How do we turn flat garments into catalogue-ready imagery without prompting?

You don’t translate a text idea into an image—you build the look by selecting the camera and composition controls. Choose framing (full body, half body, close-up, detail), pose, angle, lighting, background, and a visual style preset for the campaign vibe.

Then RAWSHOT generates on-model imagery engineered to represent the garment’s real structure and drape. Each output ships with signed audit trail metadata and clear rights framing so teams can move from creation to publishing without guesswork.

Why does garment-led control beat prompt roulette for fashion PDPs?

Because prompt roulette produces variations you can’t operationalize. With generic image tools, you often get garment drift, invented branding, and inconsistent faces across outputs—exactly the issues that slow catalog production.

RAWSHOT focuses the generation on the garment as the brief and uses a click-driven interface so your intent is measurable and repeatable. Save a model for stable identity, use presets for consistent style, and generate variants while keeping the product details anchored.

How do RAWSHOT outputs stay trustworthy for ecommerce licensing and compliance?

RAWSHOT outputs come with provenance and labelling you can carry into production workflows. Each image is C2PA-signed, watermarked (visible plus cryptographic), and AI-labelled, with a signed audit trail per output.

For teams, that means fewer compliance conversations during approvals. It’s also built to support EU AI Act Article 50 and California SB 942 requirements with EU-hosted processing, while keeping the commercial rights story clear for permanent, worldwide use.

Before publishing, what quality checks should we run inside RAWSHOT?

Use the garment-led controls as your first checkpoint. Confirm cut, color, pattern, logo placement, and fabric drape match your real product, then verify composition choices like framing, pose, and lighting align with your brand guidelines.

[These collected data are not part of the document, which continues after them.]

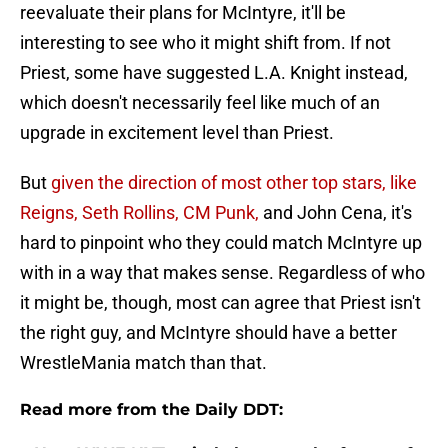
reevaluate their plans for McIntyre, it'll be
interesting to see who it might shift from. If not
Priest, some have suggested L.A. Knight instead,
which doesn't necessarily feel like much of an
upgrade in excitement level than Priest.
But
given the direction of most other top stars, like
Reigns, Seth Rollins, CM Punk,
and John Cena, it's
hard to pinpoint who they could match McIntyre up
with in a way that makes sense. Regardless of who
it might be, though, most can agree that Priest isn't
the right guy, and McIntyre should have a better
WrestleMania match than that.
Read more from the Daily DDT: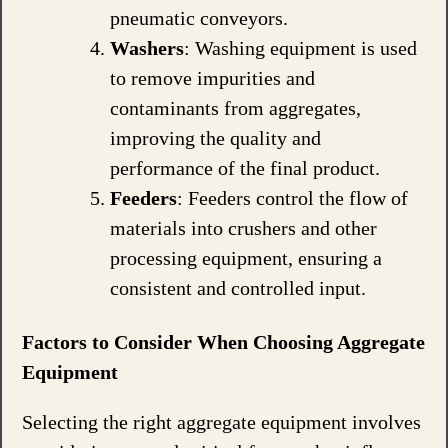
pneumatic conveyors.
Washers
: Washing equipment is used
to remove impurities and
contaminants from aggregates,
improving the quality and
performance of the final product.
Feeders
: Feeders control the flow of
materials into crushers and other
processing equipment, ensuring a
consistent and controlled input.
Factors to Consider When Choosing Aggregate
Equipment
Selecting the right aggregate equipment involves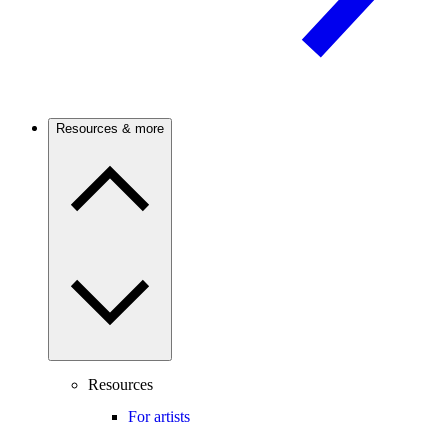
Resources & more
Resources
For artists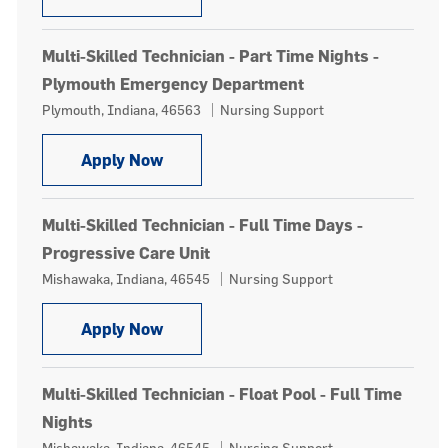
Multi-Skilled Technician - Part Time Nights -
Plymouth Emergency Department
Location
Category
Plymouth, Indiana, 46563
Nursing Support
Multi-Skilled Technician - Part Tim
Apply Now
Multi-Skilled Technician - Full Time Days -
Progressive Care Unit
Location
Category
Mishawaka, Indiana, 46545
Nursing Support
Multi-Skilled Technician - Full Time 
Apply Now
Multi-Skilled Technician - Float Pool - Full Time
Nights
Location
Category
Mishawaka, Indiana, 46545
Nursing Support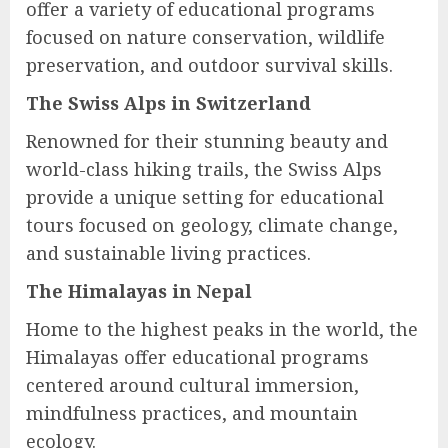
offer a variety of educational programs
focused on nature conservation, wildlife
preservation, and outdoor survival skills.
The Swiss Alps in Switzerland
Renowned for their stunning beauty and
world-class hiking trails, the Swiss Alps
provide a unique setting for educational
tours focused on geology, climate change,
and sustainable living practices.
The Himalayas in Nepal
Home to the highest peaks in the world, the
Himalayas offer educational programs
centered around cultural immersion,
mindfulness practices, and mountain
ecology.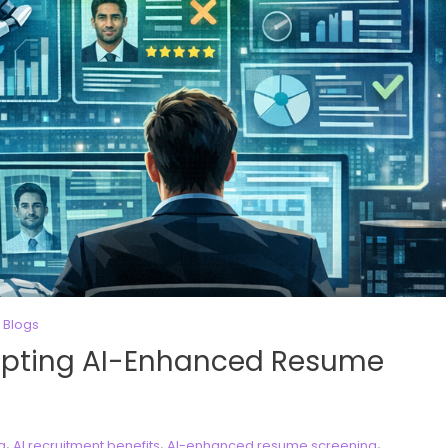
 Blogs
pting AI-Enhanced Resume
,
,
,
ng
AI recruitment benefits
AI-enhanced resume screening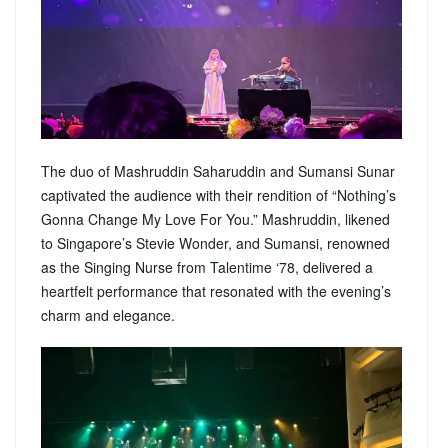
The duo of Mashruddin Saharuddin and Sumansi Sunar
captivated the audience with their rendition of “Nothing’s
Gonna Change My Love For You.” Mashruddin, likened
to Singapore’s Stevie Wonder, and Sumansi, renowned
as the Singing Nurse from Talentime ‘78, delivered a
heartfelt performance that resonated with the evening’s
charm and elegance.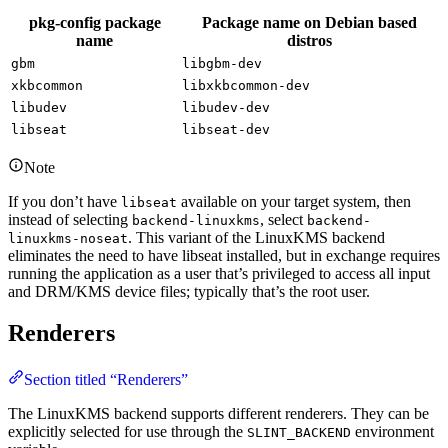
pkg-config package
Package name on Debian based
name
distros
gbm
libgbm-dev
xkbcommon
libxkbcommon-dev
libudev
libudev-dev
libseat
libseat-dev
Note
If you don’t have
available on your target system, then
libseat
instead of selecting
, select
backend-linuxkms
backend-
. This variant of the LinuxKMS backend
linuxkms-noseat
eliminates the need to have libseat installed, but in exchange requires
running the application as a user that’s privileged to access all input
and DRM/KMS device files; typically that’s the root user.
Renderers
Section titled “Renderers”
The LinuxKMS backend supports different renderers. They can be
explicitly selected for use through the
environment
SLINT_BACKEND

Next, check provenance cues: ensure the output carries the signed audit trail and labelling cues expected by your team. Finally, when working across SKUs, reuse saved models to prevent drift so approvals compare like-for-like across the catalog.

How do the photo token economics work for an outfit-heavy catalog?

Photo generations run in roughly 30–40 seconds per image at about ~$0.55 per image. Tokens never expire, and failed generations refund tokens so you can iterate without worrying about sunk costs.

If you’re testing seasonal edits, you also get a one-click cancel option from the pricing page, which helps operations manage run-time budgets during batch work. The key for ecommerce planning is that you can forecast cost per image rather than negotiating seat-based tiers.

Can we integrate RAWSHOT into a production pipeline with an API?

Yes. RAWSHOT supports REST API workflows for catalog-scale pipelines, while the browser GUI supports single-shoot direction for quick iterations.

That dual approach keeps creative intent consistent when you scale: the same garment-led controls and asset outputs are generated through batch jobs. Each output includes C2PA-signed provenance and watermarking cues so your downstream publishing systems can treat images as vetted assets.

What throughput should different team roles expect when scaling from UI to REST API?

Merchandising and creative operators can move fast in the browser GUI, while production engineers run the same intent through REST API for catalog throughput. This split avoids handoffs where prompts or loose instructions can change results between teams.

For operators, the biggest practical win is consistency: saved models prevent face/body drift across SKUs, while presets standardize lighting and style. For production, the signed audit trail and rights framing per image keep approvals and publishing predictable even when volumes rise.